## [Problem to solve]
The lines below starting at the line containing "Festivallivets Magi: En Dybere Dykning" and ending at the line containing "Glamping: Luksuscampingens Fremmarch" are to be repeated exactly, with both ends kept and nothing else added.

## [Data for this exercise]
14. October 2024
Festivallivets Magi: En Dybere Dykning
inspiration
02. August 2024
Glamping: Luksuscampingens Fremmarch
---
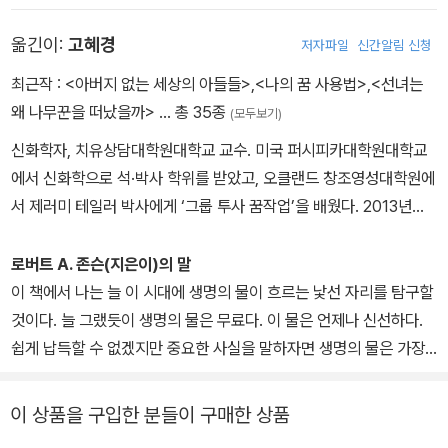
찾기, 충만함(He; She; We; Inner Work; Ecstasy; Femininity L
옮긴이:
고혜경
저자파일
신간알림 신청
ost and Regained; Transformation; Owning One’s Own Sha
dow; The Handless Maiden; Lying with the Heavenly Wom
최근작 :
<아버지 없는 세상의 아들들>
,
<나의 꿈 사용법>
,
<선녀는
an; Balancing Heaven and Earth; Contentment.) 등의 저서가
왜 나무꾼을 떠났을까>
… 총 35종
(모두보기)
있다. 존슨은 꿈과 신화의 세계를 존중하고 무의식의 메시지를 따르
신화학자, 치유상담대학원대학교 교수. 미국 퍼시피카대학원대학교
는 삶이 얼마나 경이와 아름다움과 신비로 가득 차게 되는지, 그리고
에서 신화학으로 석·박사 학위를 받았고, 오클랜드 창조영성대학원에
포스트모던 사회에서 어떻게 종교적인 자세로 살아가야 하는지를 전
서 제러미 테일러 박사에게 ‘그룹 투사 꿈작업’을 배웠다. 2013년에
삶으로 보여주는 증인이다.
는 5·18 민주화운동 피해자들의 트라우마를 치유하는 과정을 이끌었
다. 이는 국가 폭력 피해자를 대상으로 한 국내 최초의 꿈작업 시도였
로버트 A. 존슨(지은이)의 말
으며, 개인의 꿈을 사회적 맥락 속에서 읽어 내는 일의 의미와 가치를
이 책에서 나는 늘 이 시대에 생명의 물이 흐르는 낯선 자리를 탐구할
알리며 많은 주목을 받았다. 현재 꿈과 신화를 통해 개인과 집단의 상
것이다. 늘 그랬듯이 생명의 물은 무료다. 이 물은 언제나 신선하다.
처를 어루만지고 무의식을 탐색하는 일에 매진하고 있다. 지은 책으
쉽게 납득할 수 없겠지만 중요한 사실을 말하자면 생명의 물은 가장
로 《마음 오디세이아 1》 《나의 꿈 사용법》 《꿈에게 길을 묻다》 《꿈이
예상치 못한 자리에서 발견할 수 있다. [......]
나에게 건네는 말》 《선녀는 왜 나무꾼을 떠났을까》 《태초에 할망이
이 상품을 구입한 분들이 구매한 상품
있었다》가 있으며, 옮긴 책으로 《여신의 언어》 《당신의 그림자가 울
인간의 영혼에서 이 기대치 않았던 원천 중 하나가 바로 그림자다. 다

## [Written solution]
Festivallivets Magi: En Dybere Dykning
inspiration
02. August 2024
Glamping: Luksuscampingens Fremmarch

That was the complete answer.